All PCR products were submitted to direct nucleotide sequencing with no cloning step. Previously, residual dNTP and PCR primers were eliminated with ExoSAP-IT (USB Corporation, Cleveland, OH, USA) following the provider guidelines. PCR products were then sequenced using BigDye terminator v3.1 or v1.1 cycle sequencing kits (Applied Biosystems, Foster City, CA, USA). Reactions were processed in a 3100-Avant automated DNA sequencer (Applied Biosystems) in the central DNA sequencing facility of Hospital Universitario Puerta de Hierro. Nucleotide sequences of KIR2DS2*005 were deposited in the EMBL database under the accession numbers FR750993FR750995.

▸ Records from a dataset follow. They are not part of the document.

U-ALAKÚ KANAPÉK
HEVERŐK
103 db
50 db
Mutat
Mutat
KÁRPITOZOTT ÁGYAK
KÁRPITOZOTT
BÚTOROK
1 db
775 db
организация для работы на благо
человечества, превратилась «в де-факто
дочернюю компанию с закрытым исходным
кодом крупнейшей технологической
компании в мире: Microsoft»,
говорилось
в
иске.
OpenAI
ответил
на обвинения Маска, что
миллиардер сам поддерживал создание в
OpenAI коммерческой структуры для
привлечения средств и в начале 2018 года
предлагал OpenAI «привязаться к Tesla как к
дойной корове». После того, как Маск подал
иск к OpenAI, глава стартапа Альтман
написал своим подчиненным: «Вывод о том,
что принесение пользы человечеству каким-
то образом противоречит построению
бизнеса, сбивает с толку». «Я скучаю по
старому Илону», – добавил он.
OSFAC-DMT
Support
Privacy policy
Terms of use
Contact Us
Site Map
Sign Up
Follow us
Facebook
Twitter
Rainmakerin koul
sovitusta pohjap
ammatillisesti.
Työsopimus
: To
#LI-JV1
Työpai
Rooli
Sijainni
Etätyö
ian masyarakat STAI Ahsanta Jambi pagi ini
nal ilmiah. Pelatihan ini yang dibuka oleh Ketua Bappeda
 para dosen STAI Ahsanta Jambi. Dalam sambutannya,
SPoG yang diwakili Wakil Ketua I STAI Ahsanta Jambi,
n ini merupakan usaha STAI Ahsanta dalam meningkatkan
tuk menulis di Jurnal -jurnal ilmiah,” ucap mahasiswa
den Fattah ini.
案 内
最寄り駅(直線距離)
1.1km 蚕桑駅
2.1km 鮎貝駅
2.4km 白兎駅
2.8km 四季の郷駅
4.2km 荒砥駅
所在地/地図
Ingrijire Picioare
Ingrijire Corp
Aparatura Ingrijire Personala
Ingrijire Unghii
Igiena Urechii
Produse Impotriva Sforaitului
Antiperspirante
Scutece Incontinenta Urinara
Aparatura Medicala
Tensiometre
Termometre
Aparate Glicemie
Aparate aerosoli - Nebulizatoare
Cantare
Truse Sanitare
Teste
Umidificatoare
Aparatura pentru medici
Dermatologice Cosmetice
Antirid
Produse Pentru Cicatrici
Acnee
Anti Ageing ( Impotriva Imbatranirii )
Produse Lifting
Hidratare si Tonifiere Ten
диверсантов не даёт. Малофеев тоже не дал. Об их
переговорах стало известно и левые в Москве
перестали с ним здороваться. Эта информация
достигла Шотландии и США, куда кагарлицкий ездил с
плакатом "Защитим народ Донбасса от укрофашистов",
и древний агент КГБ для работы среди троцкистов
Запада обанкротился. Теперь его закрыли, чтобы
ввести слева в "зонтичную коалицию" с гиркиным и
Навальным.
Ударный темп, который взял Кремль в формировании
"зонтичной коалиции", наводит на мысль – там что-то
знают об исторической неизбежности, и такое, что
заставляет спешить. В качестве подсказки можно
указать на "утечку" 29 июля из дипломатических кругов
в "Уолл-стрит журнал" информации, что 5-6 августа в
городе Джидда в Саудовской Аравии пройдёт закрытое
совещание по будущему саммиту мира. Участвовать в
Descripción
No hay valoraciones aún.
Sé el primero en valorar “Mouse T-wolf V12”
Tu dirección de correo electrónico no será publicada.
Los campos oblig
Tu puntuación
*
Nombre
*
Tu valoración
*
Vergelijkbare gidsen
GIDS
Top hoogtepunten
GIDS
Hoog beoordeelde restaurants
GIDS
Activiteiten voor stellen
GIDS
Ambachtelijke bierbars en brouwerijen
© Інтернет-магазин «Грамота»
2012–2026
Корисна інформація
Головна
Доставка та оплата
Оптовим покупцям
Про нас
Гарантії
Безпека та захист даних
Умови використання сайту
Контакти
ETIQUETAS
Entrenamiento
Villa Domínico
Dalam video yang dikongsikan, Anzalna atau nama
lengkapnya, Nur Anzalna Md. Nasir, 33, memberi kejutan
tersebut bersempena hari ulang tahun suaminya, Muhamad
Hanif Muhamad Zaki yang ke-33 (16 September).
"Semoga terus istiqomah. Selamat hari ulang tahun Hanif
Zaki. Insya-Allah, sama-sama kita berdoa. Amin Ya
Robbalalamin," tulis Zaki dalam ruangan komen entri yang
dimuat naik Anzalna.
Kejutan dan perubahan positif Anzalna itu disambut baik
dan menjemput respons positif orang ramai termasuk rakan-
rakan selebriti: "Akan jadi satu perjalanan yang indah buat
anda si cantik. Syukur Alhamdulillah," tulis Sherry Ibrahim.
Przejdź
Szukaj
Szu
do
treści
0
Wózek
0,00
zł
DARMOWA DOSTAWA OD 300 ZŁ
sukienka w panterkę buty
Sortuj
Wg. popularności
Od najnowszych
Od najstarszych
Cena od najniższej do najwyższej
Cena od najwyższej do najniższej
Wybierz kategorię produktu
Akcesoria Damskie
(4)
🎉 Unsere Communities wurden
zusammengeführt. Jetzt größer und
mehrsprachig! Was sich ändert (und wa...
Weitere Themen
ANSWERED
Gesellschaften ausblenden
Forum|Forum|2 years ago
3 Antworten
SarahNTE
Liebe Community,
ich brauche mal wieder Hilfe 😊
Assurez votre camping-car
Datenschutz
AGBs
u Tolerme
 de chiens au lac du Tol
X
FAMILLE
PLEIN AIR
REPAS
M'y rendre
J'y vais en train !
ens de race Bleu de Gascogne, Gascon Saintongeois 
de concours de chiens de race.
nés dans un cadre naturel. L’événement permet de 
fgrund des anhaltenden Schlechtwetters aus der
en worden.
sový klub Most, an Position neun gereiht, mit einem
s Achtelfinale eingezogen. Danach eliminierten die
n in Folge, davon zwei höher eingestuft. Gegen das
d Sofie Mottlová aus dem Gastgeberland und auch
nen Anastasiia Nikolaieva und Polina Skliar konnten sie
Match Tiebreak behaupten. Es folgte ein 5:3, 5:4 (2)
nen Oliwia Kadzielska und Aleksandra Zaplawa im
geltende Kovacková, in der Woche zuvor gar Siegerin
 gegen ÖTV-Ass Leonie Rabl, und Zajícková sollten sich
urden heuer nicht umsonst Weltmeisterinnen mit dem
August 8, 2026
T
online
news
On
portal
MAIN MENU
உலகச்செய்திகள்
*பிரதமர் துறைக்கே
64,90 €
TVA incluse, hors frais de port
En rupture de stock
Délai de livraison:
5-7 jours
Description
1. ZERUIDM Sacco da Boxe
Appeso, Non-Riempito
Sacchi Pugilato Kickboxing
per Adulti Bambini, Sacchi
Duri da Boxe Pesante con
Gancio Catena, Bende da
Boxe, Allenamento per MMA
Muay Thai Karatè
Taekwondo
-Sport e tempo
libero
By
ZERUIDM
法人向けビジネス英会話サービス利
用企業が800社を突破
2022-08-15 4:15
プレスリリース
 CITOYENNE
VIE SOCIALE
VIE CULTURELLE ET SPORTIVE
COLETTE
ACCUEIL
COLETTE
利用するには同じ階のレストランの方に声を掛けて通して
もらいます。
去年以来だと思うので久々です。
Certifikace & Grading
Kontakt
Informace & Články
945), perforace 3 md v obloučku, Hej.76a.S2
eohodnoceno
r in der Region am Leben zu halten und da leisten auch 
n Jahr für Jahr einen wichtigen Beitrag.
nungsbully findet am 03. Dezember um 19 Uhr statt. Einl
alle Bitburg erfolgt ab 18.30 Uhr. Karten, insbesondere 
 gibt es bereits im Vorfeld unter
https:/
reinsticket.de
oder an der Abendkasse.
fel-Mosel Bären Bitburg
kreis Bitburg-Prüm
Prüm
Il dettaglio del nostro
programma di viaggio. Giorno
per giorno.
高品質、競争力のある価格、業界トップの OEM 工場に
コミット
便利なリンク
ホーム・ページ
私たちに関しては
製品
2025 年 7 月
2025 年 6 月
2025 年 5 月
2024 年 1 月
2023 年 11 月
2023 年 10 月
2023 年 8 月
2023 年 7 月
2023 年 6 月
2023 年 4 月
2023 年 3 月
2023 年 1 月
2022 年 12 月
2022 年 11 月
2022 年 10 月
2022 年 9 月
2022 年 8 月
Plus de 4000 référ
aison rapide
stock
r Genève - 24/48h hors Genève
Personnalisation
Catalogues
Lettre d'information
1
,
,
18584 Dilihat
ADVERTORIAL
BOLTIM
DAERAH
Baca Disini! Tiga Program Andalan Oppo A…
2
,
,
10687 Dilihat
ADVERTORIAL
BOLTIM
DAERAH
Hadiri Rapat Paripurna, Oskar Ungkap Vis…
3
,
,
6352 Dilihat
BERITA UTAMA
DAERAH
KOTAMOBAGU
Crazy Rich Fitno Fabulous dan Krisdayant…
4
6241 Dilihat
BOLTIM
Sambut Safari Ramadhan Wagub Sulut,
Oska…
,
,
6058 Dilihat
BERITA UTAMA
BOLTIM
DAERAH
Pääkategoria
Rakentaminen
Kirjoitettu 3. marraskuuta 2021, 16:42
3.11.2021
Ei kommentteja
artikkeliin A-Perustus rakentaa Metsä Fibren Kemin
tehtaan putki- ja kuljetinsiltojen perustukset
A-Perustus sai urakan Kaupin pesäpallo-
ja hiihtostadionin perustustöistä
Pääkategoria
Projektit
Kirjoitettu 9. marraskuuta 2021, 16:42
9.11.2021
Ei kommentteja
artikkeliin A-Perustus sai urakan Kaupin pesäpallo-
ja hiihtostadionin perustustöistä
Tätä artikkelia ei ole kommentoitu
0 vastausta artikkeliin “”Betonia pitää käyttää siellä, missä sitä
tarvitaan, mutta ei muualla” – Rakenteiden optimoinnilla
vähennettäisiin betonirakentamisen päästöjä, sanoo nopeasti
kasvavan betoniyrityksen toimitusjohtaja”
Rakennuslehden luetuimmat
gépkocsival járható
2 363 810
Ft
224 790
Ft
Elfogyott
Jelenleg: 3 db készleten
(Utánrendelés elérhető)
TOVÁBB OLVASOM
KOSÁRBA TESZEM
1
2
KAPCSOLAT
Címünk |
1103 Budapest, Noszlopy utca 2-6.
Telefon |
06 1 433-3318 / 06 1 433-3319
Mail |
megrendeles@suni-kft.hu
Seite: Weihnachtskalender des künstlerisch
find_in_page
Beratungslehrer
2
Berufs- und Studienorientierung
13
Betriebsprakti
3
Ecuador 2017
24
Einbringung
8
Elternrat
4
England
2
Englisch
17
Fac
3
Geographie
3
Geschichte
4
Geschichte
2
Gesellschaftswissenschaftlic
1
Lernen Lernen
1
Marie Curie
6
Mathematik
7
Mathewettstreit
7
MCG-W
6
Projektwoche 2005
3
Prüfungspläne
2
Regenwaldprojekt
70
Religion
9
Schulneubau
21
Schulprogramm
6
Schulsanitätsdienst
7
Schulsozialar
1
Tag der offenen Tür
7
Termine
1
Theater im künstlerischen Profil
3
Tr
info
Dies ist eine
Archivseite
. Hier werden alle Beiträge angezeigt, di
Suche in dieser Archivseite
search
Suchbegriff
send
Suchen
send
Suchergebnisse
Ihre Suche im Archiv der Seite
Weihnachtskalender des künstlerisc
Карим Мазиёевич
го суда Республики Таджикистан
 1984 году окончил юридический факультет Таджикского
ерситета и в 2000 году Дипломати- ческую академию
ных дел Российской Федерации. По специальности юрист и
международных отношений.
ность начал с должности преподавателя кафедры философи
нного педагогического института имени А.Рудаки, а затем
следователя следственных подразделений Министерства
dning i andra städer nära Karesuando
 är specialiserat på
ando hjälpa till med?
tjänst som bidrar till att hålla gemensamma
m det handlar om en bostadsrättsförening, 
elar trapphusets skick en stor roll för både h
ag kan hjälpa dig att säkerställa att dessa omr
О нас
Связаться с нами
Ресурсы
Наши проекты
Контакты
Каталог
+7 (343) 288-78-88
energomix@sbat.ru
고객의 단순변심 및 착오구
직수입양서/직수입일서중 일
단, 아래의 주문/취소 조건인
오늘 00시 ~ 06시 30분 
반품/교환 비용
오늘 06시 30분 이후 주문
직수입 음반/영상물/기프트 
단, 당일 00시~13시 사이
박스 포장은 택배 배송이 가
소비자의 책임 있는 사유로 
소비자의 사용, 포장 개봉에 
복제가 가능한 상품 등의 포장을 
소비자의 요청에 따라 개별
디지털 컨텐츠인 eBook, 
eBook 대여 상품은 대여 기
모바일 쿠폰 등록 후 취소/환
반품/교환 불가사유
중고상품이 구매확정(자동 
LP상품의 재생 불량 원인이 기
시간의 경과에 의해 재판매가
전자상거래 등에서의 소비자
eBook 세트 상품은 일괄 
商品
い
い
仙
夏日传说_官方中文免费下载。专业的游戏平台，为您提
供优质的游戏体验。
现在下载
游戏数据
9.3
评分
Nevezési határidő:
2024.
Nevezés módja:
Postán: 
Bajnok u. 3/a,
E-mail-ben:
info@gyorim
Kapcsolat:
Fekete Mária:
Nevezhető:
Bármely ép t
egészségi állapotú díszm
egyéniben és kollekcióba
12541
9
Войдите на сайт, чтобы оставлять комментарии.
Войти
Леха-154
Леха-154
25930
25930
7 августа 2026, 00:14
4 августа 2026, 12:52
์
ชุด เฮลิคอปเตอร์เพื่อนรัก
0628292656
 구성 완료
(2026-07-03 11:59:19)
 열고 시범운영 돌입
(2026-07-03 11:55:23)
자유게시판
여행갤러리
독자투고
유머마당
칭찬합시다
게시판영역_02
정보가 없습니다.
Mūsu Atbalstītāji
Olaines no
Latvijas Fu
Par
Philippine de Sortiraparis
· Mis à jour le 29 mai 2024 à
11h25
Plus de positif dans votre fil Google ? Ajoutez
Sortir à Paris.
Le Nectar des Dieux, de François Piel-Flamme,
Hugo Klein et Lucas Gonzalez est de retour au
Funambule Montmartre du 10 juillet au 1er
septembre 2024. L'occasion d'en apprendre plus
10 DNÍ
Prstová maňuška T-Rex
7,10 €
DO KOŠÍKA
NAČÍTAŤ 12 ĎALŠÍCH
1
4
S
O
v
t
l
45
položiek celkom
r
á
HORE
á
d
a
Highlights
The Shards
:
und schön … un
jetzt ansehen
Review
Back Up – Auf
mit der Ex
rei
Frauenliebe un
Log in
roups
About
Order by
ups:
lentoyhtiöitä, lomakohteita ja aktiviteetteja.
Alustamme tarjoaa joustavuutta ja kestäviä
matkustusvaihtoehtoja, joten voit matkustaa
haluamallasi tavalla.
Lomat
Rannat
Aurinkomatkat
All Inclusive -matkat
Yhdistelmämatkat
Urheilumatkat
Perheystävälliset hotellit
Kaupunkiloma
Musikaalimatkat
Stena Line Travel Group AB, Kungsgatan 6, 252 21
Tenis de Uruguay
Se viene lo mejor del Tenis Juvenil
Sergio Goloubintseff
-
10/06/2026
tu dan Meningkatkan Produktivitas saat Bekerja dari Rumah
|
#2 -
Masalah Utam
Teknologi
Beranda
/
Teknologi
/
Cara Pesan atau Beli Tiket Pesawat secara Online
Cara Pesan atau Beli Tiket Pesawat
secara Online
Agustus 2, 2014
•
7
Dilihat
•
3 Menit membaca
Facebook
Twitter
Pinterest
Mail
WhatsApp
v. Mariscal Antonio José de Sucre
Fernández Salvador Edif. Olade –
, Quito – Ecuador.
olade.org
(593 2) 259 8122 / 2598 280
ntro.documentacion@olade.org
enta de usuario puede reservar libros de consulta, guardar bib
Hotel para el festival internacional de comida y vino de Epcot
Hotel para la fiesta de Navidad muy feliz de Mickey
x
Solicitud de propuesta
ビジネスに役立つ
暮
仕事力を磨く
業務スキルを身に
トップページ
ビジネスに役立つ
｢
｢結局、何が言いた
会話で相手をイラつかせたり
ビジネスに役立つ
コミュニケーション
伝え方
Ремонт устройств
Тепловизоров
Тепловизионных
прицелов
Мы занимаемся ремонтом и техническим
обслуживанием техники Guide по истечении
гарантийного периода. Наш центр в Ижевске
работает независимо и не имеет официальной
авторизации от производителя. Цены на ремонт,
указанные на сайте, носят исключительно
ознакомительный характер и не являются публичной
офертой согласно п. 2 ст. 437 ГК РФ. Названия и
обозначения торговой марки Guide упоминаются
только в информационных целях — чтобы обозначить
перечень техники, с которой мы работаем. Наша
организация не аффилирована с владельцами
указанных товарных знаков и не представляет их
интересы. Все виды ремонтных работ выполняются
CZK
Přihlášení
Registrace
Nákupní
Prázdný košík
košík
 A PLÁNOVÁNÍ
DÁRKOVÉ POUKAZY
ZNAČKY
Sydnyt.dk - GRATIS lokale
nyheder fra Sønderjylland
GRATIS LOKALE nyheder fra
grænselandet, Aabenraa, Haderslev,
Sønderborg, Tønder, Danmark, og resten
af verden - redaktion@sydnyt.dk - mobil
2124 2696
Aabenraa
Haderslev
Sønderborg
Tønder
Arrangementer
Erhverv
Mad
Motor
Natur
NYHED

Antibodies and flow cytometry

PBMCs of donors with known KIR genotypes were incubated with a combination of the following mAbs: fluorescein-isothiocyanate-labelled anti-human KIR2DL3 (180701, mouse IgG2a, R&D Systems, Minneapolis, MN, USA), phyco-erythrin-labelled anti-human KIR2DS2/L2/L3 (DX27, mouse IgG2a, Miltenyi Biotech, Bergisch Gladbach, Germany); and either tri-colour-labelled anti-human CD3 (S4.1, mouse IgG2a, Invitrogen, Camarillo, CA, USA) or tri-colour-labelled anti-human CD16 (3G8, mouse IgG1, Invitrogen) to identify T-lymphocytes and the CD16+ fraction of NK cells, respectively. Isotype-matched negative controls were: fluorescein-isothiocyanate-labelled IgG2a (Invitrogen), phyco-erythrin-labelled IgG2a (S43.10, Miltenyi Biotech) and tri-colour-labelled IgG1 (Invitrogen). Flow cytometry analysis was made in an Epics XL apparatus and represented with the Expo-32 software (Beckman Coulter, Brea, CA, USA).